## Problem to solve
From the first line to the last, repeat the data exactly but leave out the pictures.

----------

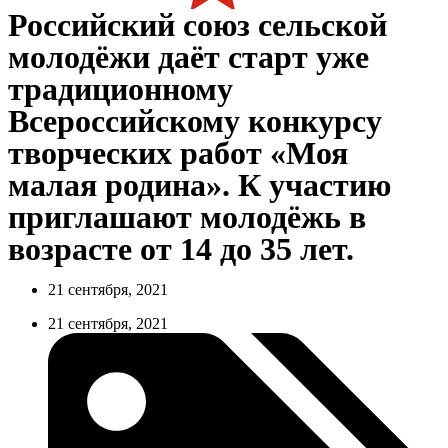
Российский союз сельской
молодёжи даёт старт уже
традиционному
Всероссийскому конкурсу
творческих работ «Моя
малая родина». К участию
приглашают молодёжь в
возрасте от 14 до 35 лет.
21 сентября, 2021
21 сентября, 2021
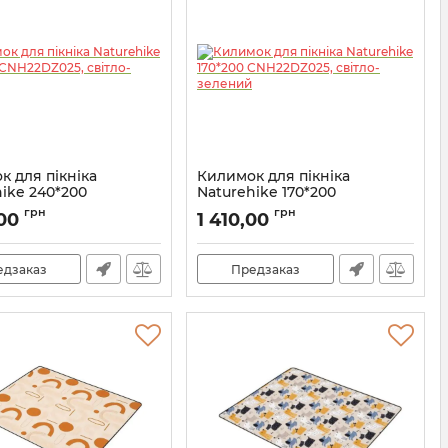
к для пікніка
Килимок для пікніка
ike 240*200
Naturehike 170*200
Z025, світло-зелений
CNH22DZ025, світло-зелений
грн
грн
,00
1 410,00
7_65458
Артикул:
7_65457
едзаказ
Предзаказ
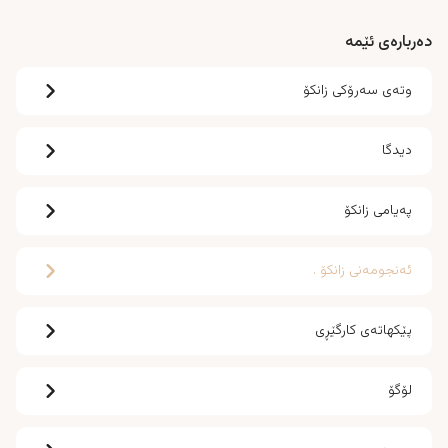
دەربارەی ئێمە
وتەی سەرۆکی زانکۆ
دیدگا
پەیامی زانکۆ
ئەنجومەنی زانکۆ .
پێکهاتەی کارگێڕی
لۆگۆ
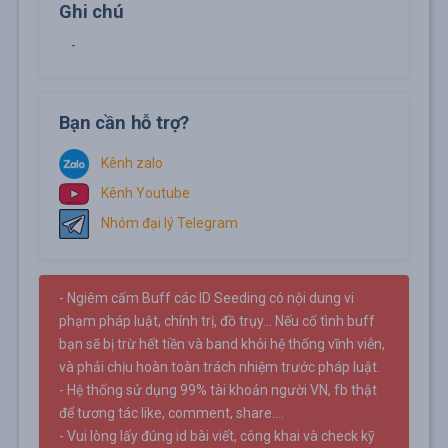
Ghi chú
-
Bạn cần hỗ trợ?
Kênh zalo
Kênh Youtube
Nhóm đại lý Telegram
- Ngiêm cấm Buff các ID Seeding có nội dung vi
phạm pháp luật, chính trị, đồ trụy... Nếu cố tình buff
bạn sẽ bị trừ hết tiền và band khỏi hệ thống vĩnh viễn,
và phải chịu hoàn toàn trách nhiệm trước pháp luật.
- Hệ thống sử dụng 99% tài khoản người VN, fb thật
để tương tác like, comment, share....
- Vui lòng lấy đúng id bài viết, công khai và check kỹ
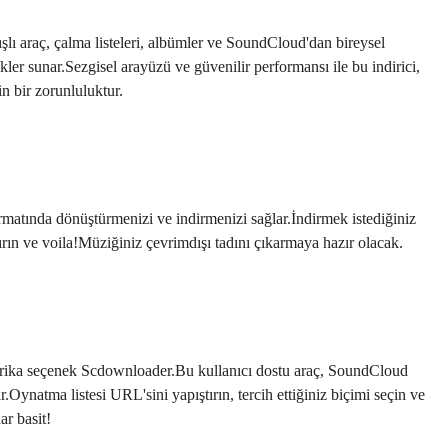
lı araç, çalma listeleri, albümler ve SoundCloud'dan bireysel
ikler sunar.Sezgisel arayüzü ve güvenilir performansı ile bu indirici,
n bir zorunluluktur.
matında dönüştürmenizi ve indirmenizi sağlar.İndirmek istediğiniz
rın ve voila!Müziğiniz çevrimdışı tadını çıkarmaya hazır olacak.
harika seçenek Scdownloader.Bu kullanıcı dostu araç, SoundCloud
r.Oynatma listesi URL'sini yapıştırın, tercih ettiğiniz biçimi seçin ve
r basit!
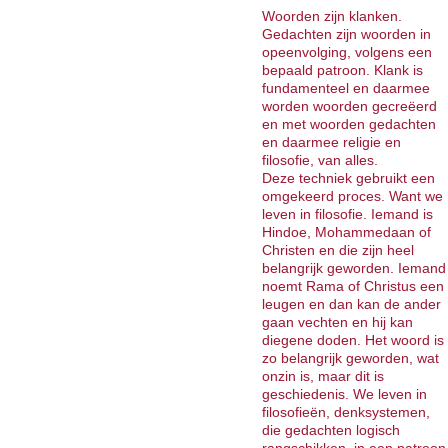
Woorden zijn klanken.
Gedachten zijn woorden in
opeenvolging, volgens een
bepaald patroon. Klank is
fundamenteel en daarmee
worden woorden gecreëerd
en met woorden gedachten
en daarmee religie en
filosofie, van alles.
Deze techniek gebruikt een
omgekeerd proces. Want we
leven in filosofie. Iemand is
Hindoe, Mohammedaan of
Christen en die zijn heel
belangrijk geworden. Iemand
noemt Rama of Christus een
leugen en dan kan de ander
gaan vechten en hij kan
diegene doden. Het woord is
zo belangrijk geworden, wat
onzin is, maar dit is
geschiedenis. We leven in
filosofieën, denksystemen,
die gedachten logisch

----------

## Answer to this exercise
Российский союз сельской
молодёжи даёт старт уже
традиционному
Всероссийскому конкурсу
творческих работ «Моя
малая родина». К участию
приглашают молодёжь в
возрасте от 14 до 35 лет.
21 сентября, 2021
21 сентября, 2021
к для пікніка
Килимок для пікніка
ike 240*200
Naturehike 170*200
Z025, світло-зелений
CNH22DZ025, світло-зелений
грн
грн
,00
1 410,00
7_65458
Артикул:
7_65457
едзаказ
Предзаказ
دەربارەی ئێمە
وتەی سەرۆکی زانکۆ
دیدگا
پەیامی زانکۆ
ئەنجومەنی زانکۆ .
پێکهاتەی کارگێڕی
لۆگۆ
Ghi chú
-
Bạn cần hỗ trợ?
Kênh zalo
Kênh Youtube
Nhóm đại lý Telegram
- Ngiêm cấm Buff các ID Seeding có nội dung vi
phạm pháp luật, chính trị, đồ trụy... Nếu cố tình buff
bạn sẽ bị trừ hết tiền và band khỏi hệ thống vĩnh viễn,
và phải chịu hoàn toàn trách nhiệm trước pháp luật.
- Hệ thống sử dụng 99% tài khoản người VN, fb thật
để tương tác like, comment, share....
- Vui lòng lấy đúng id bài viết, công khai và check kỹ
lı araç, çalma listeleri, albümler ve SoundCloud'dan bireysel
ikler sunar.Sezgisel arayüzü ve güvenilir performansı ile bu indirici,
n bir zorunluluktur.
matında dönüştürmenizi ve indirmenizi sağlar.İndirmek istediğiniz
rın ve voila!Müziğiniz çevrimdışı tadını çıkarmaya hazır olacak.
harika seçenek Scdownloader.Bu kullanıcı dostu araç, SoundCloud
r.Oynatma listesi URL'sini yapıştırın, tercih ettiğiniz biçimi seçin ve
r basit!
Woorden zijn klanken.
Gedachten zijn woorden in
opeenvolging, volgens een
bepaald patroon. Klank is
fundamenteel en daarmee
worden woorden gecreëerd
en met woorden gedachten
en daarmee religie en
filosofie, van alles.
Deze techniek gebruikt een
omgekeerd proces. Want we
leven in filosofie. Iemand is
Hindoe, Mohammedaan of
Christen en die zijn heel
belangrijk geworden. Iemand
noemt Rama of Christus een
leugen en dan kan de ander
gaan vechten en hij kan
diegene doden. Het woord is
zo belangrijk geworden, wat
onzin is, maar dit is
geschiedenis. We leven in
filosofieën, denksystemen,
die gedachten logisch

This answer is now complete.